I personally have a lot of confidence in the current senior leadership team and I think they're genuinely committed to the Swedish values of Spotify's employer branding. That's the reason I feel comfortable posting this despite the stigma that exists around this topic in other countries: I don't anticipate any San Francisco-style unpleasantness. That's partly because collective agreements are as Swedish as julmust and parental equality and therefore an opportunity to develop the Spotify employer brand to a new level, but also because I think it's clear it's the right way to scale these conversations after this year of dizzying headcount growth.

In the short term, a collective agreement can also provide protection for benefits such as paid parental leave, which are otherwise theoretically vulnerable to being cut in favor of investments elsewhere. In the long term, it can even provide some continuity between senior leadership teams, by limiting how drastically a new CEO - for example - can change our working conditions.

I want to be clear that I don't believe any such changes are imminent, and that if they were, we'd be starting this process too late now anyway. But none of us has a crystal ball with which to make guarantees about what will or won't happen in the future, and especially not given the current macroeconomic context. In fact I believe this is another reason why a collective agreement could be welcomed by both sides: our current senior leadership team are sincere about the values underpinning the working conditions here at Spotify, and a collective agreement takes certain options off the table that investors may otherwise pressure them to consider if - for example - we have a bad series of quarterly results.

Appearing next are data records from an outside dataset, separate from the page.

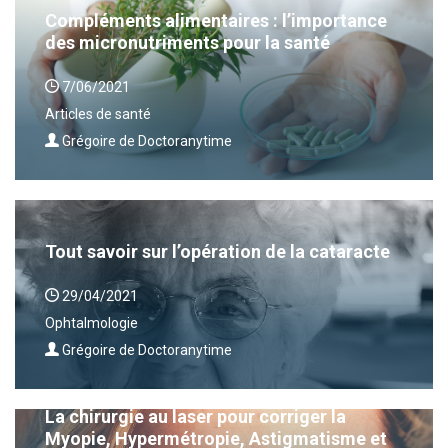
Compléments alimentaires : l’importance
des micronutriments pour la santé
7/06/2021
Articles de santé
Grégoire de Doctoranytime
Tout savoir sur l’opération de la cataracte
29/04/2021
Ophtalmologie
Grégoire de Doctoranytime
La chirurgie au laser pour corriger la
Myopie, Hypermétropie, Astigmatisme et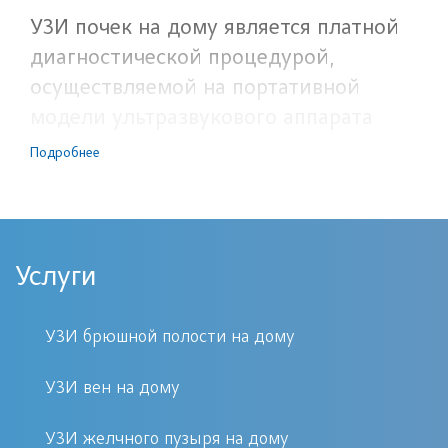
УЗИ почек на дому является платной
диагностической процедурой,
осуществляемой на портативной
модели ультразвукового аппарата
врачом-диагностом многопрофильной
Подробнее
клиники «Первый Доктор» при
оформлении заявки на выезд
персонала. Метод представляет
наиболее доступный и простой
Услуги
способ изучения структурных и
функциональных особенностей
УЗИ брюшной полости на дому
текущего состояния органа, что
определяет его высокий уровень
УЗИ вен на дому
востребованности среди профильных
УЗИ желчного пузыря на дому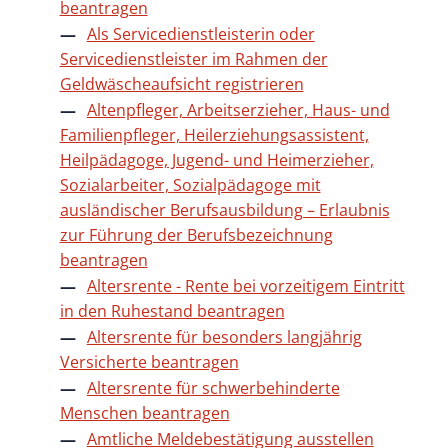
beantragen
Als Servicedienstleisterin oder
Servicedienstleister im Rahmen der
Geldwäscheaufsicht registrieren
Altenpfleger, Arbeitserzieher, Haus- und
Familienpfleger, Heilerziehungsassistent,
Heilpädagoge, Jugend- und Heimerzieher,
Sozialarbeiter, Sozialpädagoge mit
ausländischer Berufsausbildung – Erlaubnis
zur Führung der Berufsbezeichnung
beantragen
Altersrente - Rente bei vorzeitigem Eintritt
in den Ruhestand beantragen
Altersrente für besonders langjährig
Versicherte beantragen
Altersrente für schwerbehinderte
Menschen beantragen
Amtliche Meldebestätigung ausstellen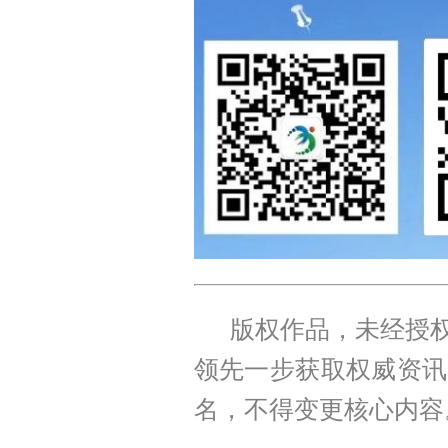
版权作品，未经授权
领先一步获取权威资讯
名，不得变更核心内容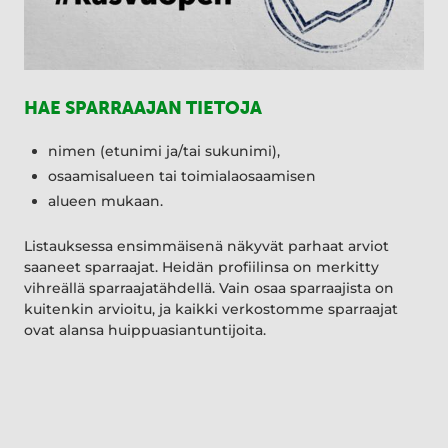
HAE SPARRAAJAN TIETOJA
nimen (etunimi ja/tai sukunimi),
osaamisalueen tai toimialaosaamisen
alueen mukaan.
Listauksessa ensimmäisenä näkyvät parhaat arviot
saaneet sparraajat. Heidän profiilinsa on merkitty
vihreällä sparraajatähdellä. Vain osaa sparraajista on
kuitenkin arvioitu, ja kaikki verkostomme sparraajat
ovat alansa huippuasiantuntijoita.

If you're on board with the idea. Join Unionen now if you're not already a member. There are other unions out there too, and membership in those also helps, but Unionen is the biggest, most inclusive choice, and a safe bet. If you're in Sweden on a work permit, look into guest membership. If you have any questions or thoughts, let's discuss them here in this channel. I know many of you have wanted a collective agreement for some time but are perhaps a little nervous about it, and I hope I've convinced you it's not as adversarial or conspiratorial as you might have thought. but if not. I'm also available to talk in private. I'm gonna get Unionen on the phone ASAP to discuss next steps, and if there's anything to share l'll post it here, so be sure to join the channel if you're interested!